For any crypto operator without a valid CASP license in the EU, the message is plain: regulators are not waiting.

CASP License in Lithuania: Four Successful Registrations

The crypto license in Lithuania used to be one of the most popular frameworks for digital asset companies, and not just in Europe. Before MiCA tightened the requirements, the VASP framework in Lithuania was one of Europe’s most permissive regulations for crypto registration, issuing thousands of authorizations under a light-touch national regime.

Under MiCA, the Bank of Lithuania has now issued four CASP licenses, including one in March 3, marking the beginning of a functioning MiCA licensing pipeline in the country.

The former crypto license Lithuania regulatory infrastructure, its established track record in the crypto space, and its pool of compliance professionals make it a credible option for companies seeking a MiCA license in a cost-efficient EU jurisdiction.

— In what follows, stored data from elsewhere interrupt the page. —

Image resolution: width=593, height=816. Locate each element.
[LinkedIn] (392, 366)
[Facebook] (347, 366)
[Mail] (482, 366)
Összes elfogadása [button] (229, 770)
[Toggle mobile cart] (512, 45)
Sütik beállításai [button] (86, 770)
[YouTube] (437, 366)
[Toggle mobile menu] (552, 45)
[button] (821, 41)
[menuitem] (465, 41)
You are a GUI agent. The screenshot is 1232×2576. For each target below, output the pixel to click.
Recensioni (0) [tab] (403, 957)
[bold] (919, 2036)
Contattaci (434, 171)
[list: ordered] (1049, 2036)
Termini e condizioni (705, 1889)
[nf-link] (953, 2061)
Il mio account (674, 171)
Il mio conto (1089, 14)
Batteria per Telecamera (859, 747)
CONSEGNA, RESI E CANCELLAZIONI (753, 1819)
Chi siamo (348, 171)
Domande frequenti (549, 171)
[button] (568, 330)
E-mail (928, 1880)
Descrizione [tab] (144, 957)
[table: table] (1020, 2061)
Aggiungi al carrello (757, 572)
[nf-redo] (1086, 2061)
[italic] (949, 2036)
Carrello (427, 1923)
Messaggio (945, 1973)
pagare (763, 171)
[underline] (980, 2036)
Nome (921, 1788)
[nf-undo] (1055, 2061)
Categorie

Crypto License Poland: Second Veto, July 2026 Deadline, No Exit

On February 12, 2026, Polish President Karol Nawrocki vetoed the Crypto-Assets Market Act for the second time, blocking the legislation that would formally designate the KNF as the competent authority for the enforcement of MiCA in Poland.

Without that law, companies holding a crypto license in Poland cannot submit a MiCA license application domestically, yet they remain bound by the EU-level July 1, 2026 deadline after which unauthorized firms must cease operations.

Over 1,300 registered VASPs are caught in this gap. Foreign companies holding a MiCA license from another EU country can already passport services into Poland and serve Polish clients, creating a significant asymmetry that favors operators who secured crypto compliance in more decisive jurisdictions earlier.